4 thoughts on “Attenti al ‘lupus’. Ammalarsi di cristianesimo secondo Maurice Bellet

  1. Mi unisco al giudizio di Dianella Bardelli, e aggiungo che le argomentazioni potrebbero essere tranquillamente ampliate ad altre religioni monoteiste.Abbiamo modo di riscontrare che Il ” lupus ” non è esclusivo del cristianesimo.

  2. Si ma non si sfugge al punto cruciale: la scelta di valore morale che deve necessariamente essere assoluta e non contingente per avere appunto valore e deve implicare il giudizio. L’etica presuppone la scelta di valore e il giudizio di valore. Neanche l’a-etica (con a privativo, alla greca) nietzscheiana le sfugge, ma consente perlomeno infinite contraddizioni – e quindi infiniti smantellamenti di un’unica posizione e scelta morale, proprio perché colloca l’unico assoluto nell’atto di volontà, ma individuale e quindi eternamente e necessariamente contraddittorio con gli altri atti di volontà e potenza; la controbilancia solo l’accettazione dell’eterno ritorno delle cose (unico assoluto pensabile in Nietzsche in un mondo dove domina “la volontà che vuole sé stessa”).

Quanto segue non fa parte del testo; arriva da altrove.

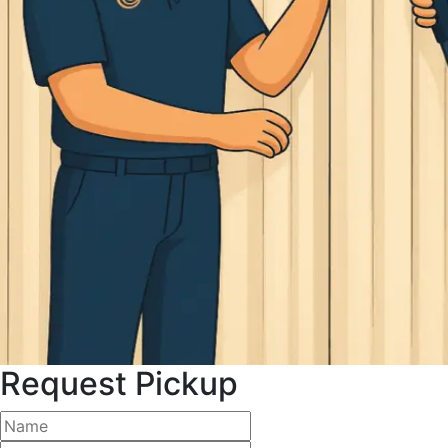
Request Pickup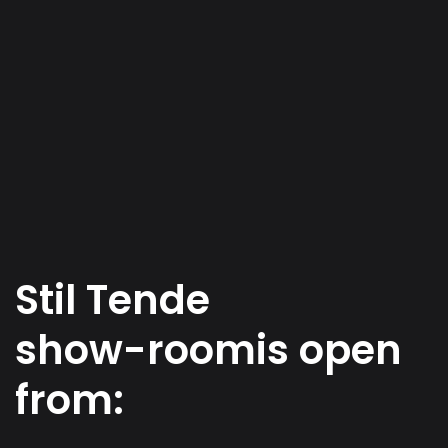
S
t
i
l
T
e
n
d
e
s
h
o
w
-
r
o
o
m
i
s
o
p
e
n
f
r
o
m
: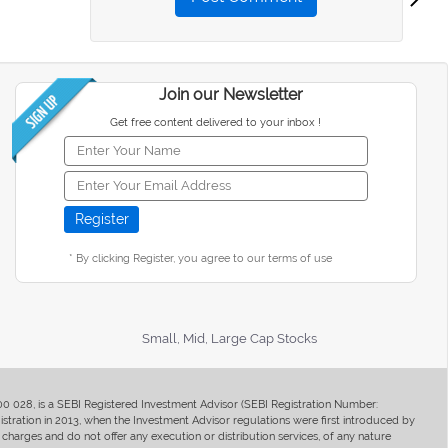
Join our Newsletter
Get free content delivered to your inbox !
* By clicking Register, you agree to our terms of use
Small, Mid, Large Cap Stocks
400 028, is a SEBI Registered Investment Advisor (SEBI Registration Number:
ration in 2013, when the Investment Advisor regulations were first introduced by
charges and do not offer any execution or distribution services, of any nature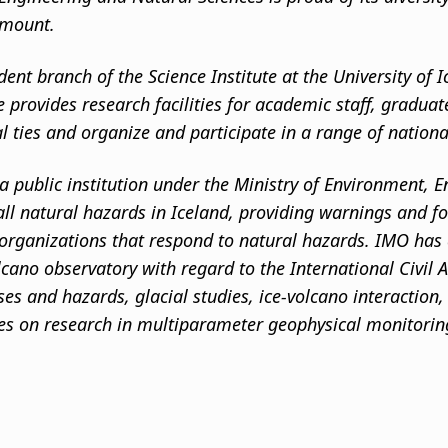
amount.
dent branch of the Science Institute at the University of
te provides research facilities for academic staff, gradua
al ties and organize and participate in a range of nation
a public institution under the Ministry of Environment, E
ll natural hazards in Iceland, providing warnings and for
 organizations that respond to natural hazards. IMO has a
lcano observatory with regard to the International Civil
es and hazards, glacial studies, ice-volcano interaction
ses on research in multiparameter geophysical monitoring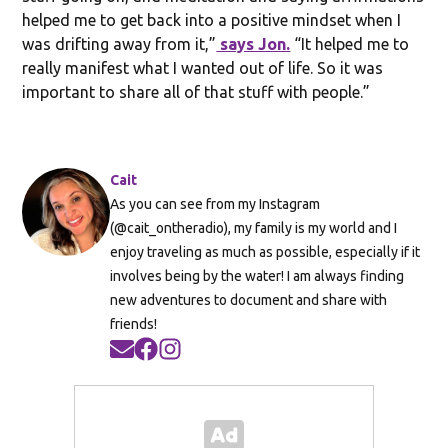
helped me to get back into a positive mindset when I
was drifting away from it,”
says Jon.
“It helped me to
really manifest what I wanted out of life. So it was
important to share all of that stuff with people.”
Cait
As you can see from my Instagram
(@cait_ontheradio), my family is my world and I
enjoy traveling as much as possible, especially if it
involves being by the water! I am always finding
new adventures to document and share with
friends!
Opens in new window
Opens in new window
Opens in new window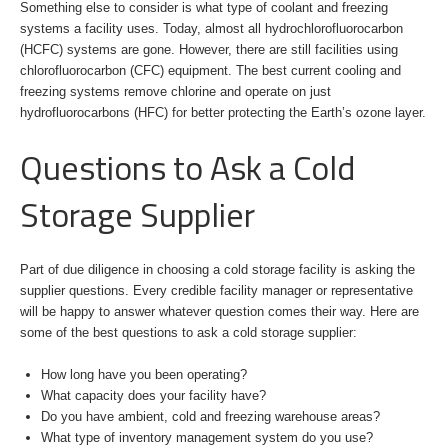
Something else to consider is what type of coolant and freezing
systems a facility uses. Today, almost all hydrochlorofluorocarbon
(HCFC) systems are gone. However, there are still facilities using
chlorofluorocarbon (CFC) equipment. The best current cooling and
freezing systems remove chlorine and operate on just
hydrofluorocarbons (HFC) for better protecting the Earth’s ozone layer.
Questions to Ask a Cold
Storage Supplier
Part of due diligence in choosing a cold storage facility is asking the
supplier questions. Every credible facility manager or representative
will be happy to answer whatever question comes their way. Here are
some of the best questions to ask a cold storage supplier:
How long have you been operating?
What capacity does your facility have?
Do you have ambient, cold and freezing warehouse areas?
What type of inventory management system do you use?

  3. @furio: Bellet non elude la questione della posizione del valore, ma la imposta in modo nuovo: poiché non c’è nulla di assoluto nel nostro mondo relativo (ciò che lo avvicina Raimon Panikkar), si ponga come fondamento non un “assoluto” (che, appunto, non esiste), bensì l'”assolutamente necessario”, che è ciò che di volta in volta emerge come esigenza irrinunciabile per l’uomo. L’assoluto si mette così “in movimento” e “cammina” insieme ai dolori e alle aspirazioni dell’uomo. Difficile condensare in poche battute questa questione tanto importante per la quale mi permetto di rimandare – scusandomi fin d’ora – al mio “La verità cammina con noi. Introduzione alla filosofia e alla scienza dell’umano di Maurice Bellet” (ed. Il Prato, 2014). Grazie per l’attenzione.